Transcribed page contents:
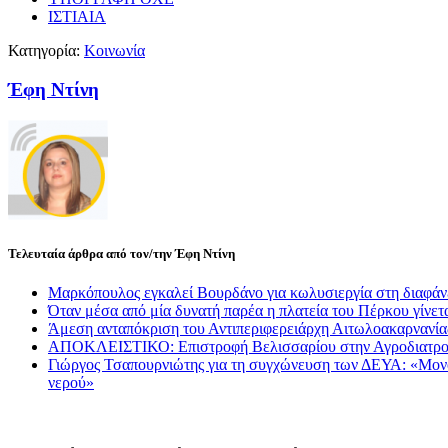
ΙΣΤΙΑΙΑ
Κατηγορία:
Κοινωνία
Έφη Ντίνη
Τελευταία άρθρα από τον/την Έφη Ντίνη
Μαρκόπουλος εγκαλεί Βουρδάνο για κωλυσιεργία στη διαφάν
Όταν μέσα από μία δυνατή παρέα η πλατεία του Πέρκου γίνετα
Άμεση ανταπόκριση του Αντιπεριφερειάρχη Αιτωλοακαρνανί
ΑΠΟΚΛΕΙΣΤΙΚΟ: Επιστροφή Βελισσαρίου στην Αγροδιατρο
Γιώργος Τσαπουρνιώτης για τη συγχώνευση των ΔΕΥΑ: «Μονόδρ
νερού»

- _Required action_: In the entries, find the line containing "Τελευταία άρθρα από τον/την Έφη Ντίνη" and output it and all remaining lines exactly.

- _Exercise solution_:
Τελευταία άρθρα από τον/την Έφη Ντίνη
Μαρκόπουλος εγκαλεί Βουρδάνο για κωλυσιεργία στη διαφάν
Όταν μέσα από μία δυνατή παρέα η πλατεία του Πέρκου γίνετα
Άμεση ανταπόκριση του Αντιπεριφερειάρχη Αιτωλοακαρνανί
ΑΠΟΚΛΕΙΣΤΙΚΟ: Επιστροφή Βελισσαρίου στην Αγροδιατρο
Γιώργος Τσαπουρνιώτης για τη συγχώνευση των ΔΕΥΑ: «Μονόδρ
νερού»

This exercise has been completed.